QUESTIONS & ANSWERS: GLOSSARY

Atherosclerosis

Disease of the arterial wall which narrows arteries including coronary arteries, where it causes coronary heart disease (CHD). The inside of the artery may be narrowed on one side, or around the whole circumference. This occurs irregularly in clumps called plaques, which contain inflammatory cells and lipid. Rupture of a plaque sets off the acute coronary thrombosis that causes heart attack (myocardial infarction) and unstable angina.
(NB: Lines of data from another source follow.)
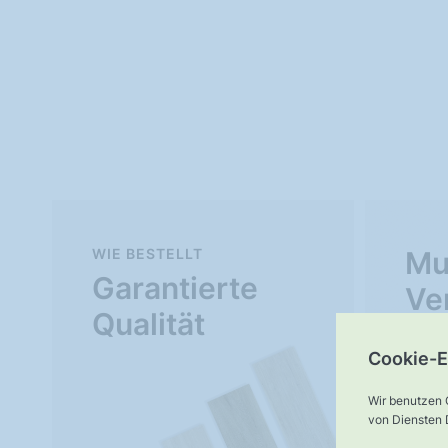
WIE BESTELLT
Mu
Garantierte
Ve
Qualität
Cookie-E
Wir benutzen 
von Diensten D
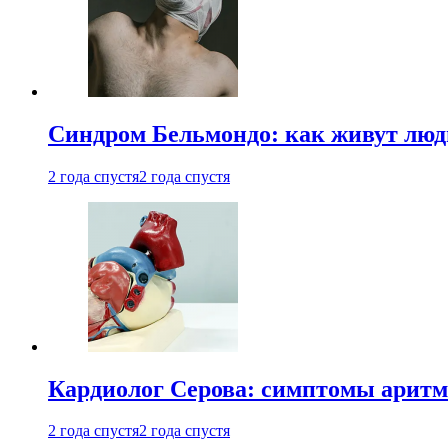
Синдром Бельмондо: как живут люди
2 года спустя
2 года спустя
Кардиолог Серова: симптомы аритм
2 года спустя
2 года спустя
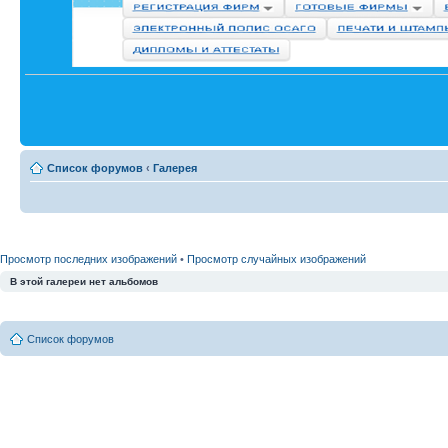
Список форумов
‹
Галерея
Просмотр последних изображений
•
Просмотр случайных изображений
В этой галереи нет альбомов
Список форумов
There are many theories about the causes of this disease. A recently popular theory was that it was caused by raised cholesterol in the blood. However, half the sufferers have normal cholesterol levels. A more all-embracing idea is that the fundamental problem is inflammation of the arterial wall, and that in some cases this is caused by infection with bacteria of viruses (New Scientist, 11 Jan 2003, 36-39). Inflammation of the endothelium, the lining cells of the inside of the arteries, is also caused by raised homocysteine levels.

We still favour the theory put forward in 1885 by von Rokitanski, which says that thrombosis is the common factor in the way this disease develops. There is evidence of activation of thrombosis in all cases. People with bleeding disease (their blood won’t clot) do not get atheroscelosis or CHD; people with increased tendency to platelet thrombosis get more CHD than the average person. Inflammation, in accordance with the previous paragraph also causes thrombosis. If we are right, measures which can stop internal thrombosis safely might stop atherosclerosis progressing.

The CTT spends a large proportion of its effort in research designed to settle these questions.